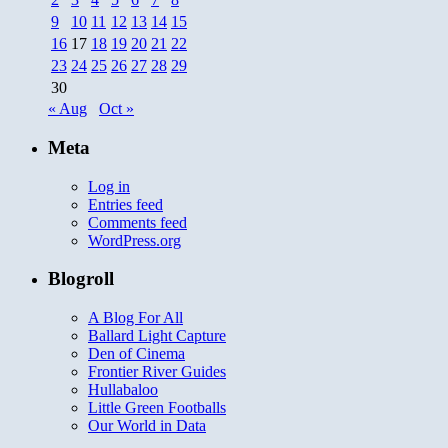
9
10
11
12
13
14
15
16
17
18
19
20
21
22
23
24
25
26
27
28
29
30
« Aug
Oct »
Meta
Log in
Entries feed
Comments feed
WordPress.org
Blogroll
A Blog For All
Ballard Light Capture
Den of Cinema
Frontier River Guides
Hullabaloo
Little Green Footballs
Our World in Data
○ ○ ○ ○ ○
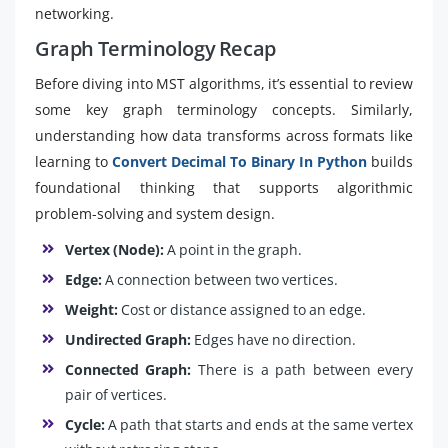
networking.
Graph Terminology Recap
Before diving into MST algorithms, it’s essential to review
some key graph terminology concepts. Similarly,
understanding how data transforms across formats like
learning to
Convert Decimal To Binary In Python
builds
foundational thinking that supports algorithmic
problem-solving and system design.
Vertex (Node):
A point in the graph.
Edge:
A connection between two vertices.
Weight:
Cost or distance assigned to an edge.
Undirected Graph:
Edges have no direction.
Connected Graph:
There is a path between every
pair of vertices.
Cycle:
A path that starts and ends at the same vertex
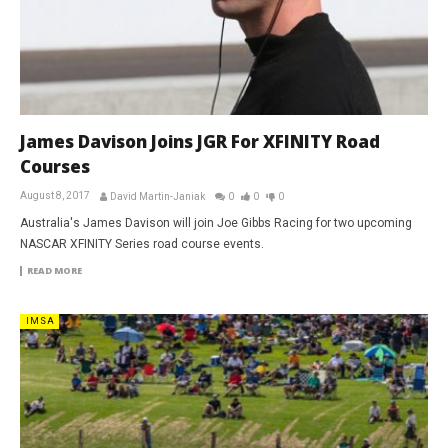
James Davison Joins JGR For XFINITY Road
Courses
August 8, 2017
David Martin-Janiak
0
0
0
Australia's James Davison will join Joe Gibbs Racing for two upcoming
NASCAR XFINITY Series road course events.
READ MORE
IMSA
○ ○ ○ ○ ○
▶ To do
When a line in the records holds the string "XFINITY", copy that line.

▶ Answer to the problem
James Davison Joins JGR For XFINITY Road
NASCAR XFINITY Series road course events.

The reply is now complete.